Antes de ligar a câmera, ela disse à filha, a estudante de jornalismo Nayla Ferreira Santana, de 21 anos, que a aula daquele dia era muito legal e que havia preparado vários materiais. Contudo, quando se conectou à plataforma de ensino, ela viu que estava sozinha. "Essas coisas não têm como não mexer com o lado sentimental da gente [professores]. Nosso psicológico é afetado. Existe um outro lado. No final do dia, estamos extremamente cansados", conta a professora.

Enquanto esperava pela chegada de algum aluno, Najila era observada pela filha sem perceber. De acordo com a estudante, ela ficou assistindo a mãe angustiada por não receber o retorno de nenhum pai de aluno. "Ás vezes, ela fica 1 hora esperando e não entra ninguém. Acho que as pessoas estão perdendo essa oportunidade. Eu me sinto frustrada por ela fazer as coisas e não ter o retorno dos pais. É triste ver uma situação dessa", relata.

No entanto, a professora da rede pública não pode dizer que o dia desperdiçado. Após quase 1h de espera, uma mãe conectou o filho à plataforma de ensino.
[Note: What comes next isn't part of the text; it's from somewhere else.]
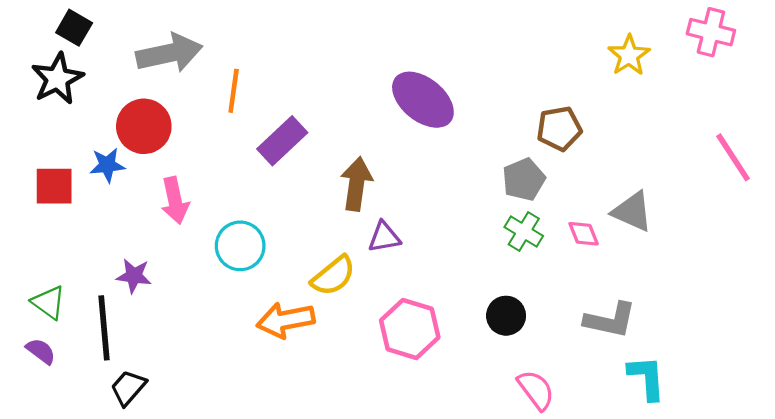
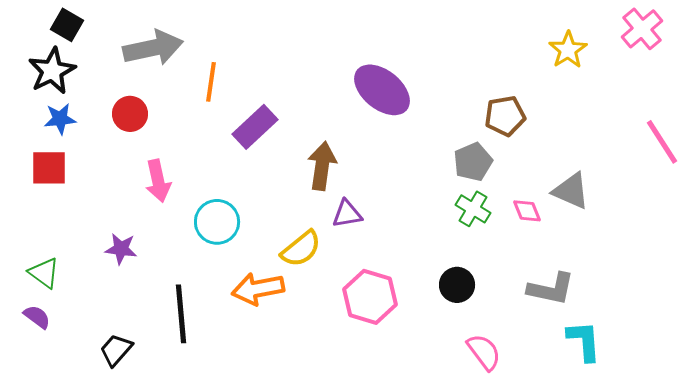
pink cross: (711, 32) -> (642, 29), turned 36
red circle: (144, 126) -> (130, 114), size x0.7
blue star: (107, 165) -> (60, 119), moved
black line: (104, 328) -> (181, 314), moved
Ao notar a entrada do estudante, Najila aproveitou a presença do único aluno para ensinar o conteúdo que havia preparado para outros 30. "A felicidade foi muito grande quando ele entrou. Eu faço festa quando alguém aparece . É como se estivessem os 30 na sala. Quando ela entrou, eu tive a oportunidade de oferecer para ele aquilo que os outros não puderam receber naquele momento", explica.

O momento foi registrado por Nayla, que se emocionou ao ver a alegria da mãe. "Foi um momento tão bonito. Eu estava sentada assistindo ela recortar algumas coisas quando um aluno falou 'oi professora' e o olho dela brilhou. Foi lindo, uma mudança muito bonita. Ela sempre foi muito dedicada. Os alunos dela são os segundos filhos", esclarece.

Aquele foi o único contato da professora com a sala de aula naquele dia. Porém, ela explicou que entende a dificuldade de muitos alunos não conseguirem ter acesso às aulas. De acordo com a professora, o Brasil ainda não está preparado para o ensino à distância, pois muitas famílias não possuem acesso à internet ou precisam dividir um celular com todos em casa. "Uma mãe me relatou que trabalha o dia todo, que a patroa não dispensa ela para ir para casa, para não se contaminar. Mas, ela tem filhos pequenos, e quando chegava em casa, o celular era dividido entre todos", desabafa.

Entretanto, mesmo com as dificuldades, ela segue motivada a permanecer preparando as aulas e ajudando os alunos que conseguem assisti-las. "O amor de ensinar é o mesmo da sala de aula, o que muda agora são as estratégias, onde tenho que usar outros recursos", relata. Já Nayla, segue orgulhosa do esforço da mãe e torce para que os pais cooperem com o aprendizado dos filhos. "Eu acho que as pessoas deviam ter mais empatia com aqueles que ensinam suas crianças. O professor é essencial. Elas deveriam respeitar cada professor que está passando por essa batalha, porque não é fácil tentar ensinar e ver que os responsáveis não estão nem aí para ensino das crianças", conclui.